| THE DATA |

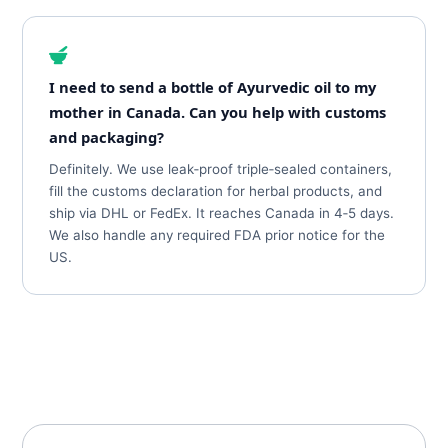
I need to send a bottle of Ayurvedic oil to my
mother in Canada. Can you help with customs
and packaging?
Definitely. We use leak‑proof triple‑sealed containers,
fill the customs declaration for herbal products, and
ship via DHL or FedEx. It reaches Canada in 4‑5 days.
We also handle any required FDA prior notice for the
US.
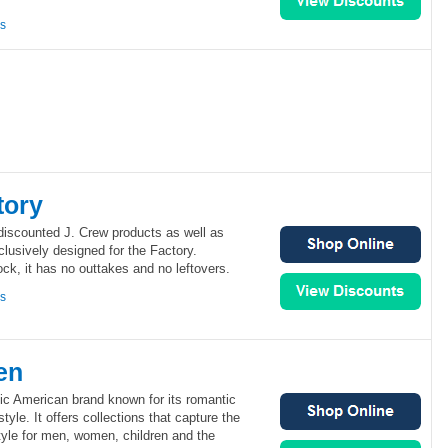
ns
tory
discounted J. Crew products as well as
lusively designed for the Factory.
ock, it has no outtakes and no leftovers.
ns
en
ic American brand known for its romantic
yle. It offers collections that capture the
yle for men, women, children and the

| DIRECTIONS FOR THIS TASK |
Each line above should be printed again exactly, though the pictures should not be.

| TASK RESULT |
I need to send a bottle of Ayurvedic oil to my
mother in Canada. Can you help with customs
and packaging?
Definitely. We use leak‑proof triple‑sealed containers,
fill the customs declaration for herbal products, and
ship via DHL or FedEx. It reaches Canada in 4‑5 days.
We also handle any required FDA prior notice for the
US.
ns
tory
discounted J. Crew products as well as
lusively designed for the Factory.
ock, it has no outtakes and no leftovers.
ns
en
ic American brand known for its romantic
yle. It offers collections that capture the
yle for men, women, children and the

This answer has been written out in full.